| TASK GOAL |
Return the records from the first line through the line containing "ऊपर दिये गए", and leave out the pictures.

| RECORDS FOR PROCESSING |
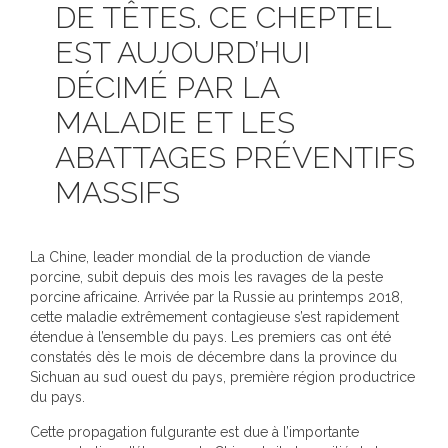
DE TÊTES. CE CHEPTEL
EST AUJOURD’HUI
DÉCIMÉ PAR LA
MALADIE ET LES
ABATTAGES PRÉVENTIFS
MASSIFS
La Chine, leader mondial de la production de viande
porcine, subit depuis des mois les ravages de la peste
porcine africaine. Arrivée par la Russie au printemps 2018,
cette maladie extrêmement contagieuse s’est rapidement
étendue à l’ensemble du pays. Les premiers cas ont été
constatés dès le mois de décembre dans la province du
Sichuan au sud ouest du pays, première région productrice
du pays.
Cette propagation fulgurante est due à l’importante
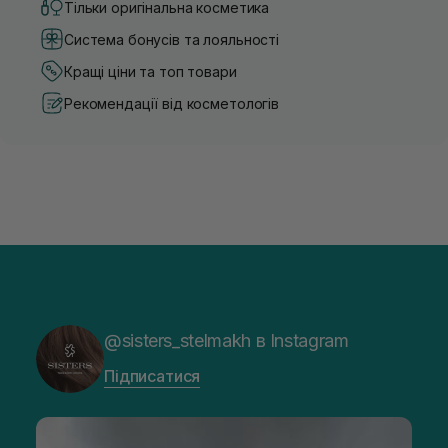
Тільки оригінальна косметика
Система бонусів та лояльності
Кращі ціни та топ товари
Рекомендації від косметологів
@sisters_stelmakh в Instagram
Підписатися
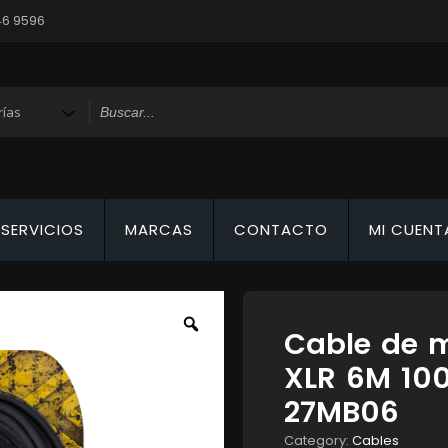
46 9596
SERVICIOS
MARCAS
CONTACTO
MI CUENT
Cable de m
XLR 6M 10
27MB06
Category:
Cables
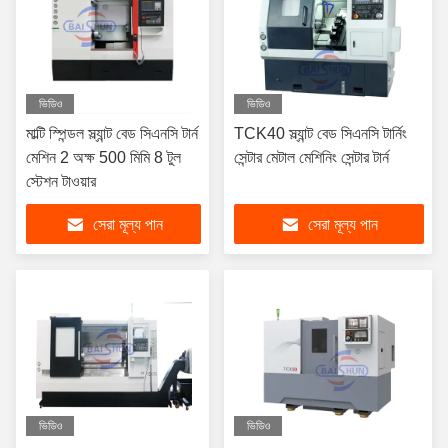
ভিডিও
ভিডিও
মাল্টি স্পিন্ডল স্ল্যান্ট বেড সিএনসি টার্ন
TCK40 স্ল্যান্ট বেড সিএনসি টার্নিং
মেশিন 2 অক্ষ 500 মিমি 8 টুল
সেন্টার মেটাল মেশিনিং সেন্টার টার্ন
স্টেশন টাওয়ার
সেরা মূল্য পান
সেরা মূল্য পান
ভিডিও
ভিডিও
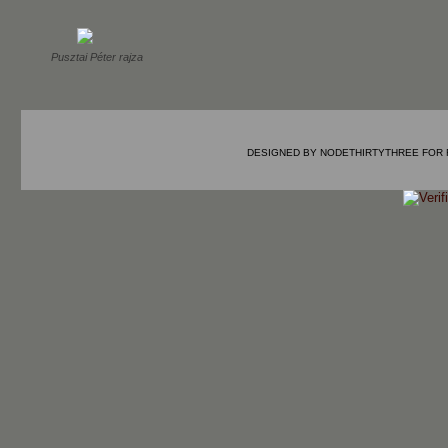
Pusztai Péter rajza
DESIGNED BY
NODETHIRTYTHREE
FOR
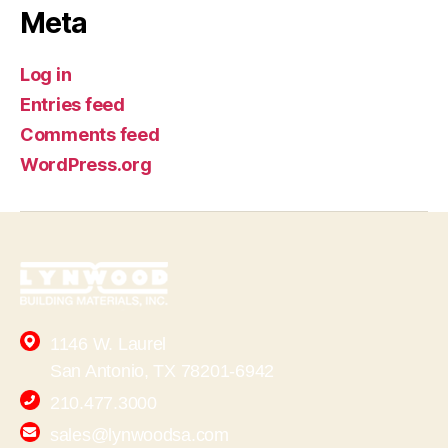
Meta
Log in
Entries feed
Comments feed
WordPress.org
1146 W. Laurel
San Antonio, TX 78201-6942
210.477.3000
sales@lynwoodsa.com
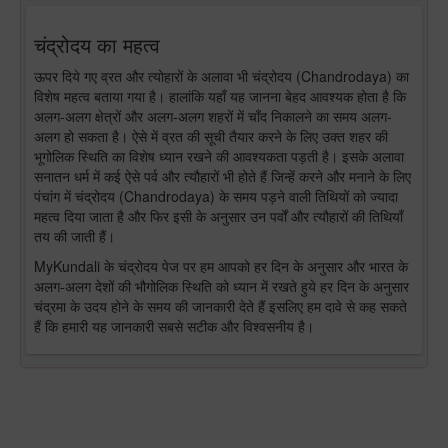
चंद्रोदय का महत्व
ऊपर दिये गए व्रत और त्योहारों के अलावा भी चंद्रोदय (Chandrodaya) का
विशेष महत्व बताया गया है। हालांकि यहाँ यह जानना बेहद आवश्यक होता है कि
अलग-अलग क्षेत्रों और अलग-अलग शहरों में चाँद निकालने का समय अलग-
अलग हो सकता है। ऐसे में व्रत की सूची तैयार करने के लिए उक्त शहर की
भूगोलिक स्थिति का विशेष ध्यान रखने की आवश्यकता पड़ती है। इसके अलावा
सनातन धर्म में कई ऐसे पर्व और त्यौहारों भी होते हैं जिन्हें करने और मनाने के लिए
पंचांग में चंद्रोदय (Chandrodaya) के समय पड़ने वाली तिथियों को ज्यादा
महत्व दिया जाता है और फिर इसी के अनुसार उन पर्वों और त्यौहारों की तिथियाँ
तय की जाती हैं।
MyKundali के चंद्रोदय पेज पर हम आपको हर दिन के अनुसार और भारत के
अलग-अलग देशों की भौगोलिक स्थिति को ध्यान में रखते हुये हर दिन के अनुसार
चंद्रमा के उदय होने के समय की जानकारी देते हैं इसलिए हम दावे से कह सकते
हैं कि हमारी यह जानकारी सबसे सटीक और विश्वसनीय है।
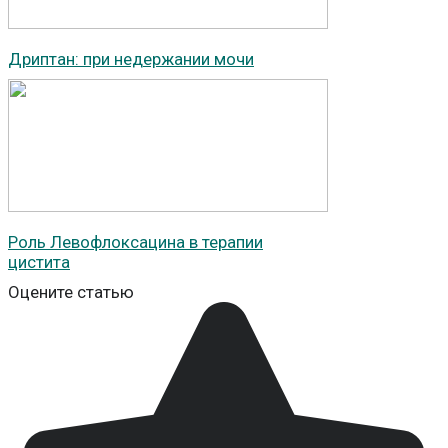
Дриптан: при недержании мочи
Роль Левофлоксацина в терапии
цистита
Оцените статью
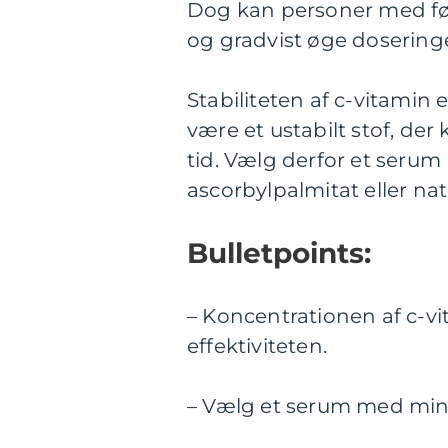
Dog kan personer med fø
og gradvist øge dosering
Stabiliteten af c-vitamin 
være et ustabilt stof, der
tid. Vælg derfor et serum
ascorbylpalmitat eller na
Bulletpoints:
– Koncentrationen af c-vi
effektiviteten.
– Vælg et serum med mind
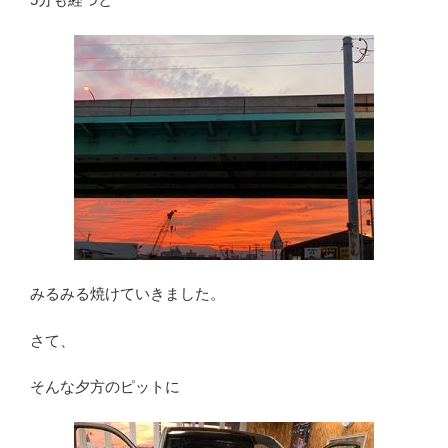
みるみる焼けていきました。
さて、
そんな夕方のピットに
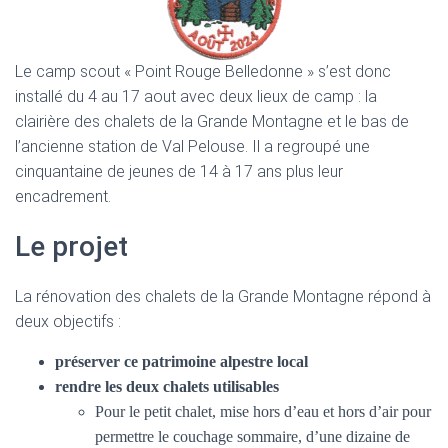
Le camp scout « Point Rouge Belledonne » s’est donc
installé du 4 au 17 aout avec deux lieux de camp : la
clairière des chalets de la Grande Montagne et le bas de
l’ancienne station de Val Pelouse. Il a regroupé une
cinquantaine de jeunes de 14 à 17 ans plus leur
encadrement.
Le projet
La rénovation des chalets de la Grande Montagne répond à
deux objectifs :
préserver ce patrimoine alpestre local
rendre les deux chalets utilisables
Pour le petit chalet, mise hors d’eau et hors d’air pour
permettre le couchage sommaire, d’une dizaine de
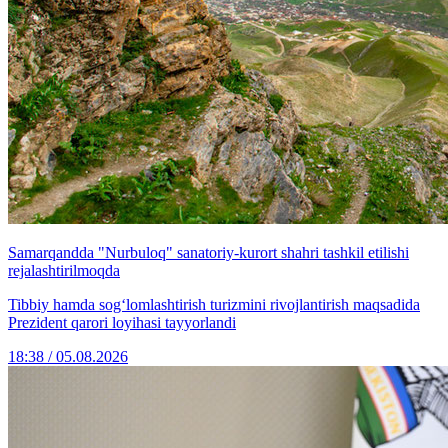
Samarqandda "Nurbuloq" sanatoriy-kurort shahri tashkil etilishi
rejalashtirilmoqda
Tibbiy hamda sog‘lomlashtirish turizmini rivojlantirish maqsadida
Prezident qarori loyihasi tayyorlandi
18:38 / 05.08.2026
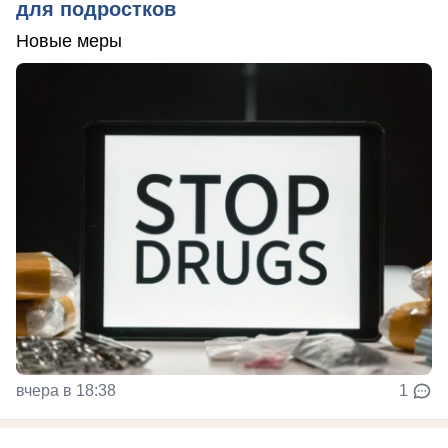
для подростков
Новые меры
вчера в 18:38
1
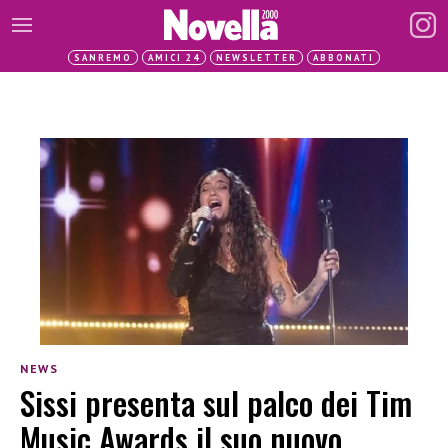
SANREMO
AMICI 24
NEWSLETTER
ABBONATI
NEWS
Sissi presenta sul palco dei Tim
Music Awards il suo nuovo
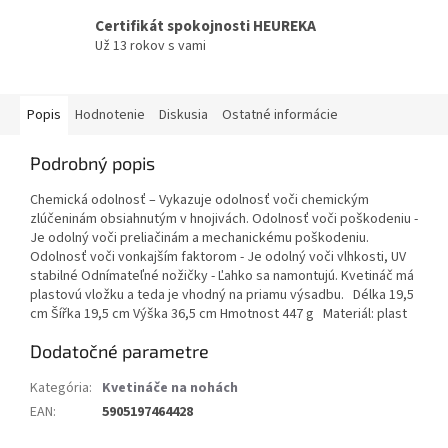
Certifikát spokojnosti HEUREKA
Už 13 rokov s vami
Popis
Hodnotenie
Diskusia
Ostatné informácie
Podrobný popis
Chemická odolnosť – Vykazuje odolnosť voči chemickým
zlúčeninám obsiahnutým v hnojivách. Odolnosť voči poškodeniu -
Je odolný voči preliačinám a mechanickému poškodeniu.
Odolnosť voči vonkajším faktorom - Je odolný voči vlhkosti, UV
stabilné Odnímateľné nožičky - Ľahko sa namontujú. Kvetináč má
plastovú vložku a teda je vhodný na priamu výsadbu. Délka 19,5
cm Šířka 19,5 cm Výška 36,5 cm Hmotnost 447 g Materiál: plast
Dodatočné parametre
Kategória
:
Kvetináče na nohách
EAN
:
5905197464428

| RESULT FOR THIS TASK |
DE TÊTES. CE CHEPTEL
EST AUJOURD’HUI
DÉCIMÉ PAR LA
MALADIE ET LES
ABATTAGES PRÉVENTIFS
MASSIFS
La Chine, leader mondial de la production de viande
porcine, subit depuis des mois les ravages de la peste
porcine africaine. Arrivée par la Russie au printemps 2018,
cette maladie extrêmement contagieuse s’est rapidement
étendue à l’ensemble du pays. Les premiers cas ont été
constatés dès le mois de décembre dans la province du
Sichuan au sud ouest du pays, première région productrice
du pays.
Cette propagation fulgurante est due à l’importante
Тільки оригінальна косметика
Система бонусів та лояльності
Кращі ціни та топ товари
Рекомендації від косметологів
@sisters_stelmakh в Instagram
Підписатися
46 9596
SERVICIOS
MARCAS
CONTACTO
MI CUENT
Cable de m
XLR 6M 10
27MB06
Category:
Cables
ভিডিও
ভিডিও
মাল্টি স্পিন্ডল স্ল্যান্ট বেড সিএনসি টার্ন
TCK40 স্ল্যান্ট বেড সিএনসি টার্নিং
মেশিন 2 অক্ষ 500 মিমি 8 টুল
সেন্টার মেটাল মেশিনিং সেন্টার টার্ন
স্টেশন টাওয়ার
সেরা মূল্য পান
সেরা মূল্য পান
ভিডিও
ভিডিও
Pusztai Péter rajza
DESIGNED BY
NODETHIRTYTHREE
FOR
Meta
Log in
Entries feed
Comments feed
WordPress.org
1146 W. Laurel
San Antonio, TX 78201-6942
210.477.3000
sales@lynwoodsa.com
चंद्रोदय का महत्व
ऊपर दिये गए व्रत और त्योहारों के अलावा भी चंद्रोदय (Chandrodaya) का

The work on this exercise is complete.